Flowserve Announces New Capital Structure Strategy, Increases Share Repurchase Authorization to $1 Billion
This capital structure strategy will include returning additional capital more quickly to shareholders through a new $1 billion stock repurchase program approved by the board.
DALLAS, May 31, 2012 – Flowserve Corporation (NYSE:FLS), a leading provider of flow control products and services for the global infrastructure markets, announced that its board of directors today has endorsed an updated capital structure strategy designed to make the company’s financial structure more efficient. This capital structure strategy will include returning additional capital more quickly to shareholders through a new $1 billion stock repurchase program approved by the board. Highlights of the strategy include:
- Long-term target gross leverage ratio of 1.0x-2.0x total debt to EBITDA through the business cycle, versus current gross leverage ratio of 0.7x
- An expanded stock repurchase program of $1 billion, including approximately $233 million remaining under the company’s most recent share repurchase authorization
Mark Blinn, president and chief executive officer, said, “Over the last three years, we have demonstrated our ability to generate substantial free cash flow during a historically difficult period of our business cycle.
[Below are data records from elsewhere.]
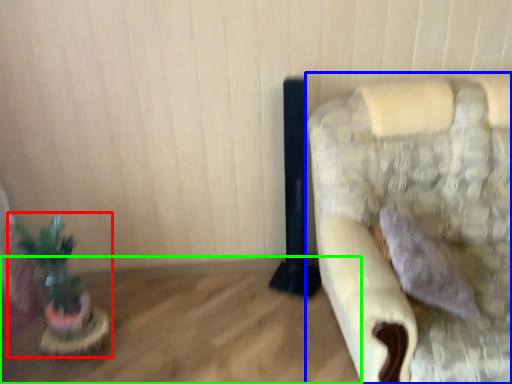 Question: Which object is the closest to the houseplant (highlighted by a red box)? Choose among these: furniture (highlighted by a blue box) or table (highlighted by a green box).

Choices:
 (A) furniture
 (B) table

Answer: (B) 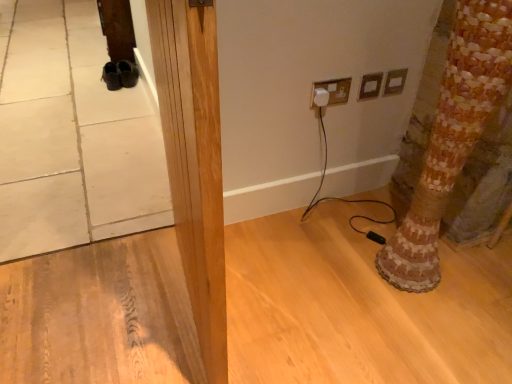 Find the location of a particular element. free space to the left of natural wood pillar at center is located at coordinates (108, 303). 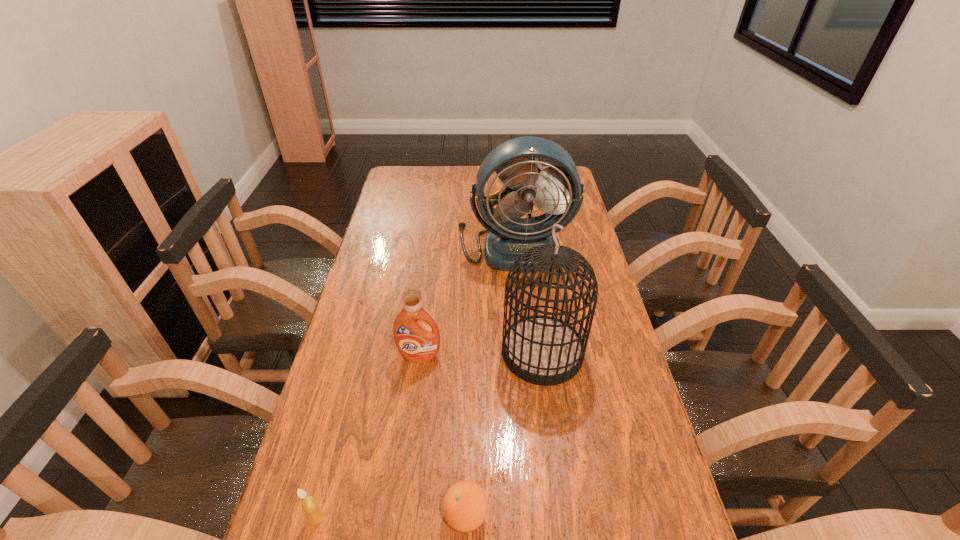 You are a GUI agent. You are given a task and a screenshot of the screen. Output one action in this format:
    pyautogui.click(x=<x>, y=<y>)
    Task: Click on the free space between the birdcage and the fourth tallest object
    The width and height of the screenshot is (960, 540).
    Given the screenshot: What is the action you would take?
    pyautogui.click(x=430, y=435)

The width and height of the screenshot is (960, 540). What are the coordinates of `free space that is in between the fan and the orange` in the screenshot? It's located at (491, 380).

At what (x,y) coordinates should I click in order to perform the action: click on unoccupied position between the orange and the farthest object. Please return your answer as a coordinate pair (x, y). The image size is (960, 540). Looking at the image, I should click on (491, 380).

Find the location of `free spot between the fourth tallest object and the birdcage`. free spot between the fourth tallest object and the birdcage is located at coordinates (430, 435).

Identify the location of vacant space that is in between the birdcage and the third shortest object. (481, 354).

You are a GUI agent. You are given a task and a screenshot of the screen. Output one action in this format:
    pyautogui.click(x=<x>, y=<y>)
    Task: Click on the free space between the leftmost object and the orange
    The height and width of the screenshot is (540, 960).
    Given the screenshot: What is the action you would take?
    pyautogui.click(x=392, y=516)

The image size is (960, 540). What are the coordinates of `free spot between the farthest object and the detergent` in the screenshot? It's located at (467, 301).

Locate an element on the screen. This screenshot has height=540, width=960. the closest object to the birdcage is located at coordinates (417, 342).

Locate which object is the closest to the fourth object from right to left. Please provide its 2D coordinates. Your answer should be formatted as a tuple, i.e. [(x, y)], where the tuple contains the x and y coordinates of a point satisfying the conditions above.

[(543, 350)]

Find the location of `vacant space that satisfies the following two spatial constraints: 1. in front of the birdcage to blow air; 2. on the left side of the farthest object`. vacant space that satisfies the following two spatial constraints: 1. in front of the birdcage to blow air; 2. on the left side of the farthest object is located at coordinates (525, 352). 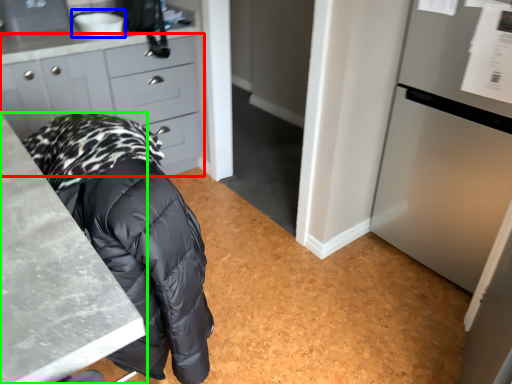 Question: Based on their relative distances, which object is farther from cabinetry (highlighted by a red box)? Choose from sink (highlighted by a blue box) and countertop (highlighted by a green box).

Choices:
 (A) sink
 (B) countertop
With our global energy infrastructure markets showing signs of increased demand and vitality, and as we continue to see significant benefits from implementing our One Flowserve strategy, we are now in a position to further refine our capital structure strategy.”
Mike Taff, senior vice president and chief financial officer, said, “This new capital structure strategy involves prudently increasing our leverage to drive cash utilization efficiency and return increased capital to shareholders, while still maintaining a strong balance sheet to fund future growth. We believe this new capital structure strategy will provide us ample flexibility to allocate cash in ways that drive attractive returns for our shareholders, which include stock repurchases, dividends, disciplined capital investments and value-creating, bolt-on acquisitions that represent a compelling strategic fit.”
Taff added, “We believe this $1 billion repurchase program will be a very attractive investment for the company that will create increased shareholder value.”
Execution of this share repurchase program is planned to begin immediately. The amount and timing of the planned repurchases will be determined by the company based on its evaluation of the company’s financial condition, business opportunities and market conditions at the time. The repurchases may be effected through various methods, including open market repurchases (including those effected through Rule 10b5-1 plans to allow longer periods of repurchase opportunity).
The company said the new share repurchase program includes amounts incremental to its previously announced policy of annually returning 40% to 50% of running two-year average net earnings to shareholders, which the company intends to maintain after attaining the announced target leverage ratio.